[PATCH] drm/ttm: WIP limit the TTM pool to 32bit CPUs

Thu Aug 7 09:53:44 UTC 2025

On 06.08.25 19:43, Thomas Hellström wrote:
> Hi, Christian
> 
> On Wed, 2025-08-06 at 15:28 +0200, Christian König wrote:
>> On some old x86 systems we had the problem that changing the caching
>> flags
>> of system memory requires changing the global MTRR/PAT tables.
>>
>> But on any modern x86 system (CPUs introduced rughly after 2004) we
>> actually don't need that any more and can update the caching flags
>> directly in the PTEs of the CPU mapping. It was just never disabled
>> because of the fear of regressions.
>>
>> We already use the PTE flags for encryption on x86 64bit for quite a
>> while
>> and all other supported platforms (Sparc, PowerPC, ARM, MIPS,
>> LONGARCH)
>> have never done anything different either.
> 
> IIRC from my VMWARE days, changing SEV encryption mode of a page still
> requires changing all mappings including kernel maps?
> __set_memory_enc_pgtable()

IIRC both Intel and AMD sacrifice a bit in the page address for that, e.g. for encryption the most significant bit is used to indicate if a page is encrypted or not.

I'm not aware that we need to change all kernel mappings for encryption, but could be that the hypervisor somehow depends on that.

>>
>> So disable the page pool completely for 64bit systems and just insert
>> a
>> clflush to be on the safe side so that we never return memory with
>> dirty
>> cache lines.
>>
>> Testing on a Ryzen 5 and 7 shows that this has absolutely no
>> performance
>> impact and of hand the AMD CI can't find a problem either.
>>
>> Let's see what the i915 and XE CI systems say to that.
>>
>> Signed-off-by: Christian König <christian.koenig at amd.com>
> 
> I don't think we can do this. First Lunar Lake can in some situations,
> just like the old Athlons, write-back clean cache lines which means
> writebacks of speculative prefetches may overwrite GPU data.

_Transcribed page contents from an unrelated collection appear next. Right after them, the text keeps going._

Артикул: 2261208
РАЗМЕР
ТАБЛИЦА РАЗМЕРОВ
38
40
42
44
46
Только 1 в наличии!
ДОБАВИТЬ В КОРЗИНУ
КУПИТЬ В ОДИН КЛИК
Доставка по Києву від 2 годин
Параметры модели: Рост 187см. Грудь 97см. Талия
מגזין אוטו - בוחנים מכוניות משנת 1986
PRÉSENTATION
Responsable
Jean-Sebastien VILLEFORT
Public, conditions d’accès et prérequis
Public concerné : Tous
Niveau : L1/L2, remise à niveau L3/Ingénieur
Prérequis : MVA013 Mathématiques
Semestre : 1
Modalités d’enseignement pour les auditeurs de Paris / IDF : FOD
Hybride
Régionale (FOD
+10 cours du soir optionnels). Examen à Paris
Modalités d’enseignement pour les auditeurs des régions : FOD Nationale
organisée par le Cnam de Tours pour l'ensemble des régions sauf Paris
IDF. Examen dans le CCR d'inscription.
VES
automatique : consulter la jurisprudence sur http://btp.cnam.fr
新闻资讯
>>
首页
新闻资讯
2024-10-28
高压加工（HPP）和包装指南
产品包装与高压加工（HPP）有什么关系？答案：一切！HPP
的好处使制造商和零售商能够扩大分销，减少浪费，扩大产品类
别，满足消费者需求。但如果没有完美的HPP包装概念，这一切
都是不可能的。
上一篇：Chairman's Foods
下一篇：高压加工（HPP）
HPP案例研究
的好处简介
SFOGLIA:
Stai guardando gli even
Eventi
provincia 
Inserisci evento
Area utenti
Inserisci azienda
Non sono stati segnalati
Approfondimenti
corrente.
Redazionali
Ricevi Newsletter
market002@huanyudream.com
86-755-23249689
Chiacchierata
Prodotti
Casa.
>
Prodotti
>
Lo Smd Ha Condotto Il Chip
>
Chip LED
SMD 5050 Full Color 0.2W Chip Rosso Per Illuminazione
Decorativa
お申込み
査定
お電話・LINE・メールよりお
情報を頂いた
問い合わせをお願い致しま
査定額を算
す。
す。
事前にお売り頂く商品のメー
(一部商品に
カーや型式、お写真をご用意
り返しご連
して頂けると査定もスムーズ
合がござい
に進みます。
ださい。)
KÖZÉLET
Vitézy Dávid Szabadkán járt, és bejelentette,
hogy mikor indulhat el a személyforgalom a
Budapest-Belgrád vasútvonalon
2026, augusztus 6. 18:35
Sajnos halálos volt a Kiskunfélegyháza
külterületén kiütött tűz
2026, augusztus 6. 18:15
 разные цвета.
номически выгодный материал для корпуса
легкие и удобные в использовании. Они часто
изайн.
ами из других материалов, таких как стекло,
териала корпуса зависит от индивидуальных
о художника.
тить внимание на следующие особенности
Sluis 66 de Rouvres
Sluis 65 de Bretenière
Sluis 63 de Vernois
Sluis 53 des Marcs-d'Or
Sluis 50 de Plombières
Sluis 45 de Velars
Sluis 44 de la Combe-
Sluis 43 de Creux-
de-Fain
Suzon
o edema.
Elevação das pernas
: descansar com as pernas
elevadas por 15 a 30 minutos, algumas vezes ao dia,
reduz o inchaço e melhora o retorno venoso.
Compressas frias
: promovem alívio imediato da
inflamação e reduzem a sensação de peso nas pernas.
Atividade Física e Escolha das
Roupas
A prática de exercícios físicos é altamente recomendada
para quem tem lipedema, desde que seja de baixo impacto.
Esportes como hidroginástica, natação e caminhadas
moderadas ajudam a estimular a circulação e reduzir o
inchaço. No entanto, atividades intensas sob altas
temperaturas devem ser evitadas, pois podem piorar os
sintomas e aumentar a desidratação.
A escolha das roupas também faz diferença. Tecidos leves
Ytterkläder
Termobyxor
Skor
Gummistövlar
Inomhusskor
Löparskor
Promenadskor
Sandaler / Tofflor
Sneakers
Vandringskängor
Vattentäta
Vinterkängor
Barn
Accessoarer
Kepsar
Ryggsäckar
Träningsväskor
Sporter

So a speculative prefetch because of on an access to an adjacent page could causes the cache line to be fetched and then written back without any change to it?

Well it's surprising that even modern CPU do stuff like that. That could explain some of the problems we had with uncached mappings on ARM and RISC-V.

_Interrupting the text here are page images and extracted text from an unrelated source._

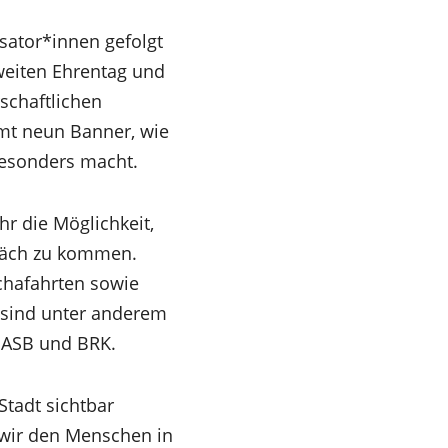
sator*innen gefolgt
weiten Ehrentag und
schaftlichen
mt neun Banner, wie
besonders macht.
r die Möglichkeit,
präch zu kommen.
chafahrten sowie
 sind unter anderem
 ASB und BRK.
Stadt sichtbar
 wir den Menschen in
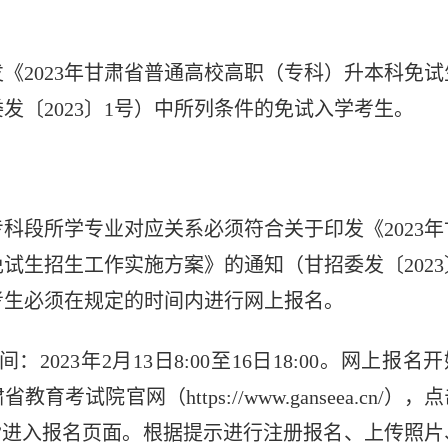
发《
2023年甘肃省普通高校高职（专科）升本科免试
委发〔
2023〕1号）中所列条件的免试入学考生。
专科段所学专业对应关系必须符合
关于印发《
2023
免试生招生工作实施方案》的通知
（甘招委发〔
202
考生必须在规定的时间内进行网上报名。
间：
2023年2月13日8:00至16日18:00。网上报名
院官网（https://www.ganseea.cn/），
”进入报名页面。根据提示进行注册报名、上传照片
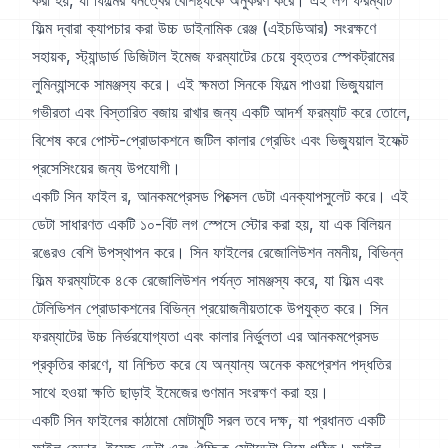
করা হয়, যা ফিল্মের ঘনত্বের বৈশিষ্ট্যকে অনুকরণ করে। এই লগ ফরম্যাট
ফিল্ম দ্বারা ক্যাপচার করা উচ্চ ডাইনামিক রেঞ্জ (এইচডিআর) সংরক্ষণে
সহায়ক, স্ট্যান্ডার্ড ডিজিটাল ইমেজ ফরম্যাটের চেয়ে বৃহত্তর স্পেকট্রামের
লুমিন্যান্সকে সামঞ্জস্য করে। এই ক্ষমতা সিনকে ফিল্মে পাওয়া ভিজ্যুয়াল
গভীরতা এবং বিস্তারিত বজায় রাখার জন্য একটি আদর্শ ফরম্যাট করে তোলে,
বিশেষ করে পোস্ট-প্রোডাকশনে জটিল কালার গ্রেডিং এবং ভিজ্যুয়াল ইফেক্ট
প্রসেসিংয়ের জন্য উপযোগী।
একটি সিন ফাইল র, আনকমপ্রেসড পিক্সেল ডেটা এনক্যাপসুলেট করে। এই
ডেটা সাধারণত একটি ১০-বিট লগ স্পেসে স্টোর করা হয়, যা এক বিলিয়ন
রঙেরও বেশি উপস্থাপন করে। সিন ফাইলের রেজোলিউশন নমনীয়, বিভিন্ন
ফিল্ম ফরম্যাটকে ৪কে রেজোলিউশন পর্যন্ত সামঞ্জস্য করে, যা ফিল্ম এবং
টেলিভিশন প্রোডাকশনের বিভিন্ন প্রয়োজনীয়তাকে উপযুক্ত করে। সিন
ফরম্যাটের উচ্চ নির্ভরযোগ্যতা এবং কালার নির্ভুলতা এর আনকমপ্রেসড
প্রকৃতির কারণে, যা নিশ্চিত করে যে অন্যান্য অনেক কমপ্রেশন পদ্ধতির
সাথে হওয়া ক্ষতি ছাড়াই ইমেজের গুণমান সংরক্ষণ করা হয়।
একটি সিন ফাইলের কাঠামো মোটামুটি সরল তবে দক্ষ, যা প্রধানত একটি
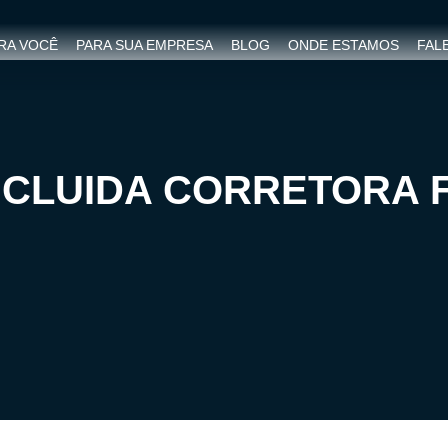
RA VOCÊ
PARA SUA EMPRESA
BLOG
ONDE ESTAMOS
FAL
NCLUIDA CORRETORA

> LNL makes heavy use of non-coherent GPU mappings for performance.

That is even more surprising. At least on modern Ryzens that doesn't seem to have much performance impact any more at all.

I mean non-cached mappings where original introduced to avoid the extra overhead of going over the front side bus, but that design is long gone.

> Second, IIRC vm_insert_pfn_prot() on X86 will override the given
> caching mode with the last caching mode set for the kernel linear map,
> so if you try to set up a write-combined GPU mapping without a previous
> call to set_pages_xxxxx it will actually end up cached. see
> track_pfn_insert().

That is exactly the same incorrect assumption I made as well.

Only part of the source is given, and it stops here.